Work request → What are the lines, copied exactly, from the one containing "Describe the element at coordinates (602, 1835)" through the last line of the records below, both included?

______

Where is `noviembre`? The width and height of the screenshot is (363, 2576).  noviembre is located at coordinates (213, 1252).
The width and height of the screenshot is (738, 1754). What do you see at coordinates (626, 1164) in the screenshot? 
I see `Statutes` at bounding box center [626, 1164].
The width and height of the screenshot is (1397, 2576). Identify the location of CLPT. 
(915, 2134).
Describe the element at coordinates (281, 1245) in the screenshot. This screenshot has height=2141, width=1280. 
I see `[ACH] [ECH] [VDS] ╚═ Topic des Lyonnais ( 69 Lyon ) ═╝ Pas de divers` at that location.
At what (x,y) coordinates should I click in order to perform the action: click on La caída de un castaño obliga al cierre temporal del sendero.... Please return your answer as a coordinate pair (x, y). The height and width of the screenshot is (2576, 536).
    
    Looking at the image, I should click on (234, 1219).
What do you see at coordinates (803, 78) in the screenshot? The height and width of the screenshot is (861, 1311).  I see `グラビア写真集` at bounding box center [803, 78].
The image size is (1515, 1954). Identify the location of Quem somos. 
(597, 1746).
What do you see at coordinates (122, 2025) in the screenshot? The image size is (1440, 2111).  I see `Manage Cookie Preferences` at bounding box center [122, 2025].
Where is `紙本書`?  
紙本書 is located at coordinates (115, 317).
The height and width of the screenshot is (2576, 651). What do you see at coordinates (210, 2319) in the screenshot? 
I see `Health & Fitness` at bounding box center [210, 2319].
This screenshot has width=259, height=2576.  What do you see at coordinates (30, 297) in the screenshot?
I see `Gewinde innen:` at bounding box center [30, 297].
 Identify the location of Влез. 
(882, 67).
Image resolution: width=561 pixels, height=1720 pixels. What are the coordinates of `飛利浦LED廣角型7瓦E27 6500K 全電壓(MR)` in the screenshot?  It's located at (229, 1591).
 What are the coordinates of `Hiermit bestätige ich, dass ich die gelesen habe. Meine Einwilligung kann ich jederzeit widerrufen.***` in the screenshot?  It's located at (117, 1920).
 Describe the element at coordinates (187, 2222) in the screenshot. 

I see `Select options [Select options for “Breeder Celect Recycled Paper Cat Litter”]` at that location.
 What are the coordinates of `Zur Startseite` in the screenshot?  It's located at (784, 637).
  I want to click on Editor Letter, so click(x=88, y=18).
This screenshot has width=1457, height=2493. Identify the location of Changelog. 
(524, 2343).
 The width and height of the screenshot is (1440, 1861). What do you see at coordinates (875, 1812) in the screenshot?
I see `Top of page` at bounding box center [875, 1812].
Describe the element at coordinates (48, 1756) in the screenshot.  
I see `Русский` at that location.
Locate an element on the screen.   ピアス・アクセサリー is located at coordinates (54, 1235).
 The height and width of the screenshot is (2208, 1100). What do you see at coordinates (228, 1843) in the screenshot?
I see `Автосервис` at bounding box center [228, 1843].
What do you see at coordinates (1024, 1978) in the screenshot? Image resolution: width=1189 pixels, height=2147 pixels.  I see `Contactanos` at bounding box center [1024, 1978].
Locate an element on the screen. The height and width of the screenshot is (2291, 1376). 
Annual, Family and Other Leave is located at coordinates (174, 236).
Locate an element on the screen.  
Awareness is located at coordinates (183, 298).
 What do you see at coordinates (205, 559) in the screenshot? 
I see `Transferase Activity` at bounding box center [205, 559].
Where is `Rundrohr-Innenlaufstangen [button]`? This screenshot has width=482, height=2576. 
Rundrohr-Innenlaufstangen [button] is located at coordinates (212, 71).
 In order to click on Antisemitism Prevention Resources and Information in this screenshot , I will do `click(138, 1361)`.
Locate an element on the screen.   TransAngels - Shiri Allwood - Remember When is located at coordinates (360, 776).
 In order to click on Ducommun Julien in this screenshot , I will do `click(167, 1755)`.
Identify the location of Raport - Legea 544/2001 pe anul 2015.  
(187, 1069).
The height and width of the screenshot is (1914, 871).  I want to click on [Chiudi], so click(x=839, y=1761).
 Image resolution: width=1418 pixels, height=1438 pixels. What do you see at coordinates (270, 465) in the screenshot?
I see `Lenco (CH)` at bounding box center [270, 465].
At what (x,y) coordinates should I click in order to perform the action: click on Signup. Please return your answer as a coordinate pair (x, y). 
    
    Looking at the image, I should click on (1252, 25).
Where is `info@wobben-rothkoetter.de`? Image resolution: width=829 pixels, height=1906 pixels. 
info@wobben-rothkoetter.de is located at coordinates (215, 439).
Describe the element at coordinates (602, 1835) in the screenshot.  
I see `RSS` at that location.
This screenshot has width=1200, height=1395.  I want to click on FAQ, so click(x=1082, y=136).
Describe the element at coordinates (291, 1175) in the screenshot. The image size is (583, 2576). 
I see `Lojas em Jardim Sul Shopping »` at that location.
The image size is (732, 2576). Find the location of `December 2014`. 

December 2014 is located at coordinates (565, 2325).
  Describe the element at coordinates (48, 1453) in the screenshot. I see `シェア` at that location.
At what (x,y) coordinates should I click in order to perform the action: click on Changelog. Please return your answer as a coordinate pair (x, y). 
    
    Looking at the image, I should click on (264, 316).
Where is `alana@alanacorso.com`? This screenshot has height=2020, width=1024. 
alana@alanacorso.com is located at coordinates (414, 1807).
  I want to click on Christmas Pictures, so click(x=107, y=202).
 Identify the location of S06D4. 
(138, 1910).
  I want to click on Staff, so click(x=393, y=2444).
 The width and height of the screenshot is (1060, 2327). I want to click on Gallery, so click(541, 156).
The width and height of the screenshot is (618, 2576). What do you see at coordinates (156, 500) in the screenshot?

______

Answer space →
Describe the element at coordinates (602, 1835) in the screenshot.  
I see `RSS` at that location.
This screenshot has width=1200, height=1395.  I want to click on FAQ, so click(x=1082, y=136).
Describe the element at coordinates (291, 1175) in the screenshot. The image size is (583, 2576). 
I see `Lojas em Jardim Sul Shopping »` at that location.
The image size is (732, 2576). Find the location of `December 2014`. 

December 2014 is located at coordinates (565, 2325).
  Describe the element at coordinates (48, 1453) in the screenshot. I see `シェア` at that location.
At what (x,y) coordinates should I click in order to perform the action: click on Changelog. Please return your answer as a coordinate pair (x, y). 
    
    Looking at the image, I should click on (264, 316).
Where is `alana@alanacorso.com`? This screenshot has height=2020, width=1024. 
alana@alanacorso.com is located at coordinates (414, 1807).
  I want to click on Christmas Pictures, so click(x=107, y=202).
 Identify the location of S06D4. 
(138, 1910).
  I want to click on Staff, so click(x=393, y=2444).
 The width and height of the screenshot is (1060, 2327). I want to click on Gallery, so click(541, 156).
The width and height of the screenshot is (618, 2576). What do you see at coordinates (156, 500) in the screenshot?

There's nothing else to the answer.